→ What you should do
Each entry below must be repeated exactly. Leave the pictures out of it.

→ Provided material
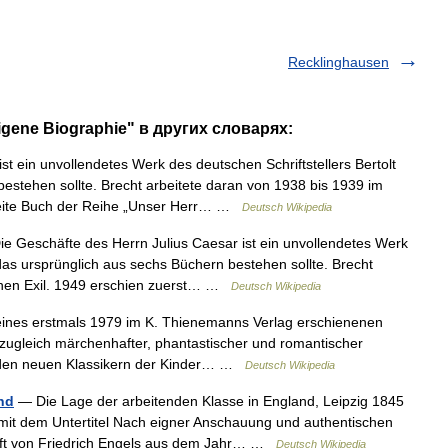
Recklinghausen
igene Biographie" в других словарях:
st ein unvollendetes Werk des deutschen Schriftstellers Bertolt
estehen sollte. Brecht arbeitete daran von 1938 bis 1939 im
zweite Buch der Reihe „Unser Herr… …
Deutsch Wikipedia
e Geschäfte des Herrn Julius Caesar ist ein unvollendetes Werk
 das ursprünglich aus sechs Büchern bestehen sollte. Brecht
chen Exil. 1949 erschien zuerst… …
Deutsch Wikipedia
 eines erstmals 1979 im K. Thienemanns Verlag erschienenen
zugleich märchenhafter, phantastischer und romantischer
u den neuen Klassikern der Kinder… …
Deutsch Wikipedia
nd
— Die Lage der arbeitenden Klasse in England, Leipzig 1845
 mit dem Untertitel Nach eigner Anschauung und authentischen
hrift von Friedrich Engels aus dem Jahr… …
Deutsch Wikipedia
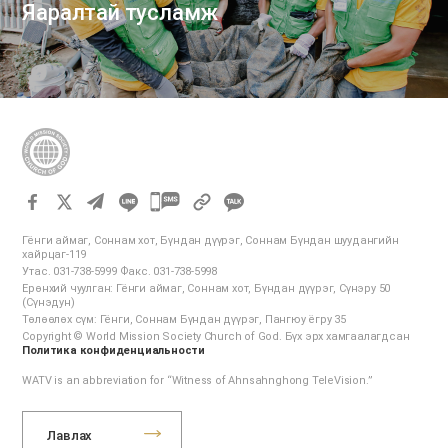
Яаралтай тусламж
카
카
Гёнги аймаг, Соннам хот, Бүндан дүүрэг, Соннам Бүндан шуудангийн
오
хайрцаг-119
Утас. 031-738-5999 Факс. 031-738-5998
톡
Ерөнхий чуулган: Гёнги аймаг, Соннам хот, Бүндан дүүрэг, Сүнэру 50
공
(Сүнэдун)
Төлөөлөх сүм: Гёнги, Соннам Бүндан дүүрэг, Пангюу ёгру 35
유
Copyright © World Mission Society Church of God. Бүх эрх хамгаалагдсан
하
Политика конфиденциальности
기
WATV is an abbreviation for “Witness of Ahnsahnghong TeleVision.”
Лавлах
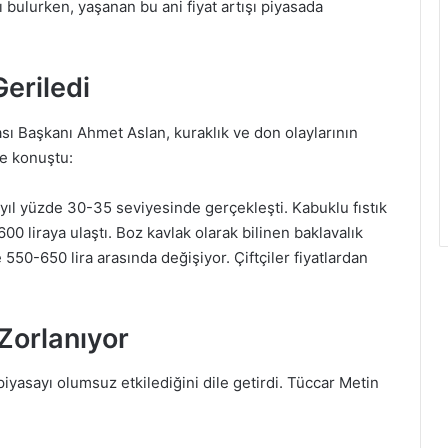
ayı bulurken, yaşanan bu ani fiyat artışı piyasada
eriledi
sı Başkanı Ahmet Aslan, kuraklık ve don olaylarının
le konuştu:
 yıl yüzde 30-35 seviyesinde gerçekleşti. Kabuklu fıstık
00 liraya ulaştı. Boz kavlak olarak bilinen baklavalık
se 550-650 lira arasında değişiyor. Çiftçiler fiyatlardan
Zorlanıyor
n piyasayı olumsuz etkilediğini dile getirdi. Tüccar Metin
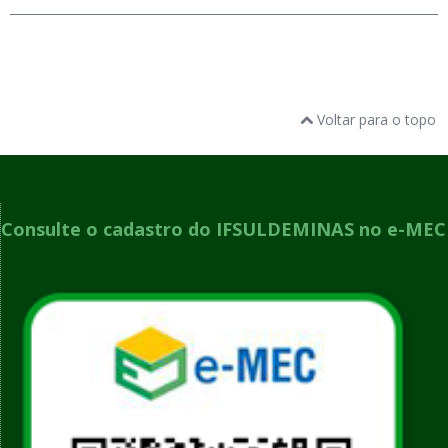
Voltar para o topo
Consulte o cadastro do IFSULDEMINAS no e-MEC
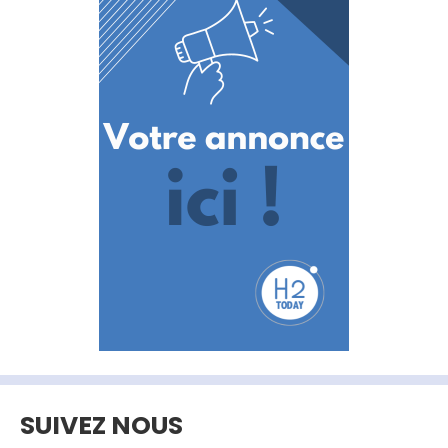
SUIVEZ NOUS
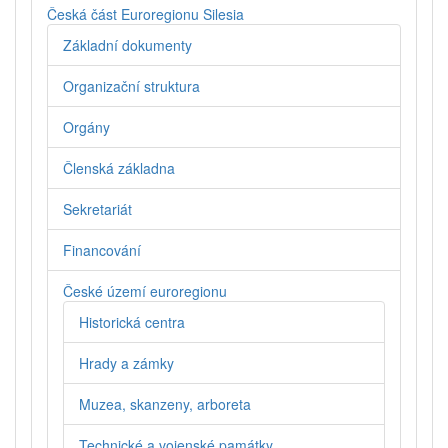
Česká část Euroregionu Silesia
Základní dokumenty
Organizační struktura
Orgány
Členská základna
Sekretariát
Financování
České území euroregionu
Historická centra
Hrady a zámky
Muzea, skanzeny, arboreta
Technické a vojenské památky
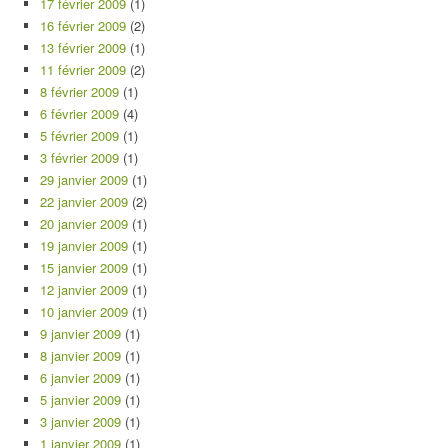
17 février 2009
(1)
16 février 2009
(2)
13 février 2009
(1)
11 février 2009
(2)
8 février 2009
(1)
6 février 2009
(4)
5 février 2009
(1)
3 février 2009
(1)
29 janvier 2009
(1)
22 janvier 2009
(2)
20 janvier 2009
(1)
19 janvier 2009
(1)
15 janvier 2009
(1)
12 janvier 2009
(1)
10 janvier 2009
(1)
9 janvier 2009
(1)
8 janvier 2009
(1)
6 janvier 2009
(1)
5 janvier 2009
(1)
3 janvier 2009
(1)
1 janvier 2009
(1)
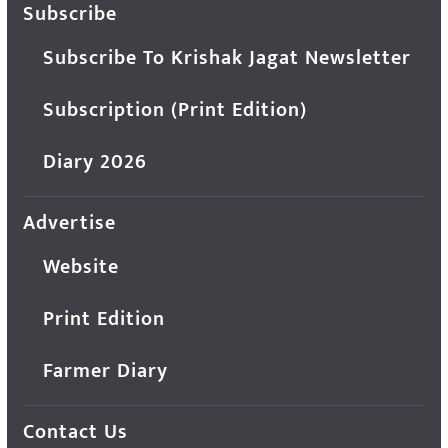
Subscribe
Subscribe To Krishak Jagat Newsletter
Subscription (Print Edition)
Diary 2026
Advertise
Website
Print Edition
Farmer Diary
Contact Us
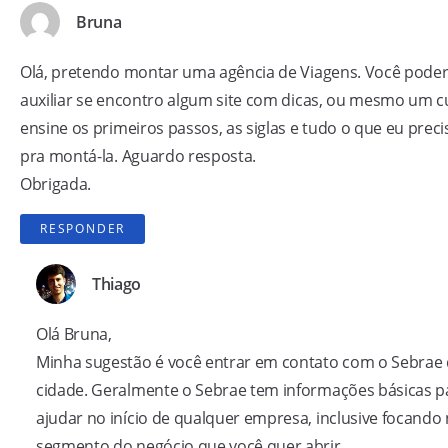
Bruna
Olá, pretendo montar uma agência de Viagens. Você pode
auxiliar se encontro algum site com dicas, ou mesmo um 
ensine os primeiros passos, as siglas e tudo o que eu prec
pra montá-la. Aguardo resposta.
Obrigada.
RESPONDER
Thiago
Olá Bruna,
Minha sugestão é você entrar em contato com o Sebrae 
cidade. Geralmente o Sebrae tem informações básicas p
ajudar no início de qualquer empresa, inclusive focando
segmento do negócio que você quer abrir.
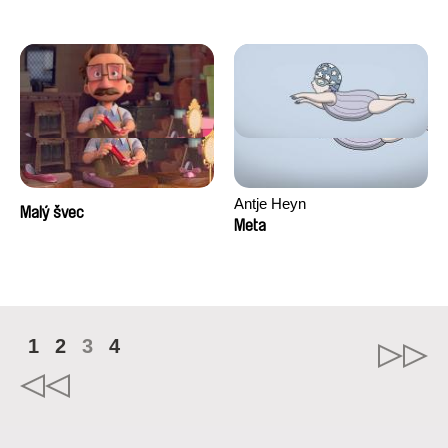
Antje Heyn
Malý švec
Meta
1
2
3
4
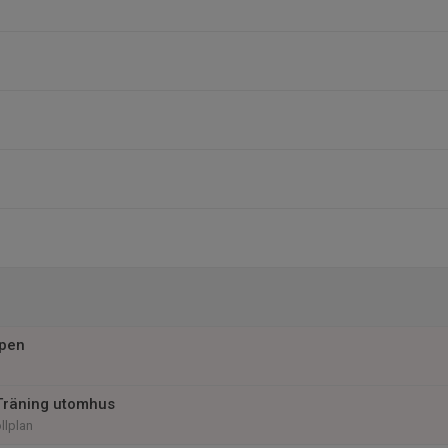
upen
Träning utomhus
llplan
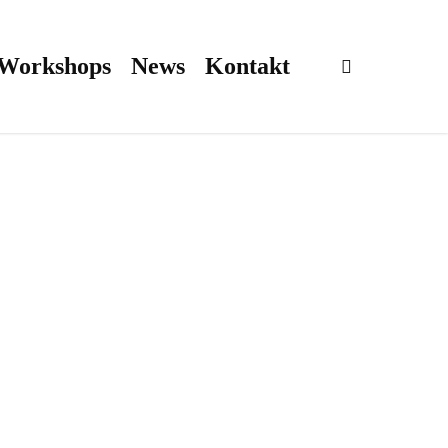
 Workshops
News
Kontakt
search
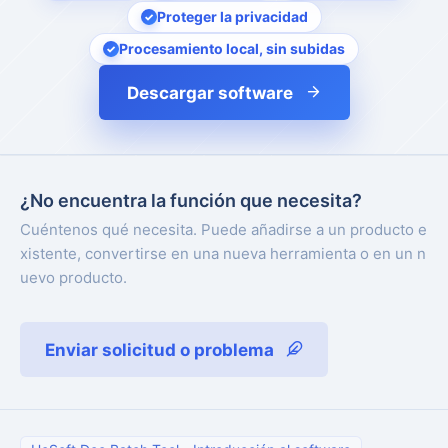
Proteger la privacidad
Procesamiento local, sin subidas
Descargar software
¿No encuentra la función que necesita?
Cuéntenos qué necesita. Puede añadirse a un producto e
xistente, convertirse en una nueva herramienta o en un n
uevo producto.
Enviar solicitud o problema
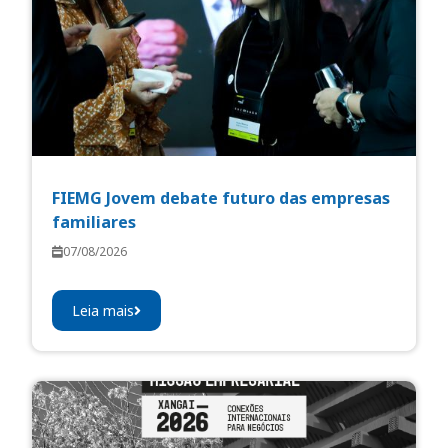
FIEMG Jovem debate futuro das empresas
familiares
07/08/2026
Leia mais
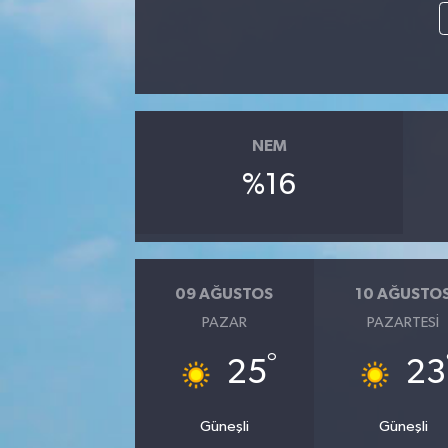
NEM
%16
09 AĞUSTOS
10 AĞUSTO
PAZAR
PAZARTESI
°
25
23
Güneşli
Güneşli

→ The answer
Recklinghausen
igene Biographie" в других словарях:
st ein unvollendetes Werk des deutschen Schriftstellers Bertolt
estehen sollte. Brecht arbeitete daran von 1938 bis 1939 im
zweite Buch der Reihe „Unser Herr… …
Deutsch Wikipedia
e Geschäfte des Herrn Julius Caesar ist ein unvollendetes Werk
 das ursprünglich aus sechs Büchern bestehen sollte. Brecht
chen Exil. 1949 erschien zuerst… …
Deutsch Wikipedia
 eines erstmals 1979 im K. Thienemanns Verlag erschienenen
zugleich märchenhafter, phantastischer und romantischer
u den neuen Klassikern der Kinder… …
Deutsch Wikipedia
nd
— Die Lage der arbeitenden Klasse in England, Leipzig 1845
 mit dem Untertitel Nach eigner Anschauung und authentischen
hrift von Friedrich Engels aus dem Jahr… …
Deutsch Wikipedia
Яаралтай тусламж
카
카
Гёнги аймаг, Соннам хот, Бүндан дүүрэг, Соннам Бүндан шуудангийн
오
хайрцаг-119
Утас. 031-738-5999 Факс. 031-738-5998
톡
Ерөнхий чуулган: Гёнги аймаг, Соннам хот, Бүндан дүүрэг, Сүнэру 50
공
(Сүнэдун)
Төлөөлөх сүм: Гёнги, Соннам Бүндан дүүрэг, Пангюу ёгру 35
유
Copyright © World Mission Society Church of God. Бүх эрх хамгаалагдсан
하
Политика конфиденциальности
기
WATV is an abbreviation for “Witness of Ahnsahnghong TeleVision.”
Лавлах
ayı bulurken, yaşanan bu ani fiyat artışı piyasada
eriledi
sı Başkanı Ahmet Aslan, kuraklık ve don olaylarının
le konuştu:
 yıl yüzde 30-35 seviyesinde gerçekleşti. Kabuklu fıstık
00 liraya ulaştı. Boz kavlak olarak bilinen baklavalık
se 550-650 lira arasında değişiyor. Çiftçiler fiyatlardan
Zorlanıyor
n piyasayı olumsuz etkilediğini dile getirdi. Tüccar Metin
Voltar para o topo
Consulte o cadastro do IFSULDEMINAS no e-MEC
SUIVEZ NOUS
Česká část Euroregionu Silesia
Základní dokumenty
Organizační struktura
Orgány
Členská základna
Sekretariát
Financování
České území euroregionu
Historická centra
Hrady a zámky
Muzea, skanzeny, arboreta
Technické a vojenské památky
17 février 2009
(1)
16 février 2009
(2)
13 février 2009
(1)
11 février 2009
(2)
8 février 2009
(1)
6 février 2009
(4)
5 février 2009
(1)
3 février 2009
(1)
29 janvier 2009
(1)
22 janvier 2009
(2)
20 janvier 2009
(1)
19 janvier 2009
(1)
15 janvier 2009
(1)
12 janvier 2009
(1)
10 janvier 2009
(1)
9 janvier 2009
(1)
8 janvier 2009
(1)
6 janvier 2009
(1)
5 janvier 2009
(1)
3 janvier 2009
(1)
1 janvier 2009
(1)
Subscribe
Subscribe To Krishak Jagat Newsletter
Subscription (Print Edition)
Diary 2026
Advertise
Website
Print Edition
Farmer Diary
Contact Us
Bruna
Olá, pretendo montar uma agência de Viagens. Você pode
auxiliar se encontro algum site com dicas, ou mesmo um 
ensine os primeiros passos, as siglas e tudo o que eu prec
pra montá-la. Aguardo resposta.
Obrigada.
RESPONDER
Thiago
Olá Bruna,
Minha sugestão é você entrar em contato com o Sebrae 
cidade. Geralmente o Sebrae tem informações básicas p
ajudar no início de qualquer empresa, inclusive focando
segmento do negócio que você quer abrir.
Antje Heyn
Malý švec
Meta
1
2
3
4
upen
Träning utomhus
llplan
 Workshops
News
Kontakt
search
Proteger la privacidad
Procesamiento local, sin subidas
Descargar software
¿No encuentra la función que necesita?
Cuéntenos qué necesita. Puede añadirse a un producto e
xistente, convertirse en una nueva herramienta o en un n
uevo producto.
Enviar solicitud o problema
FIEMG Jovem debate futuro das empresas
familiares
07/08/2026
Leia mais
NEM
%16
09 AĞUSTOS
10 AĞUSTO
PAZAR
PAZARTESI
°
25
23
Güneşli
Güneşli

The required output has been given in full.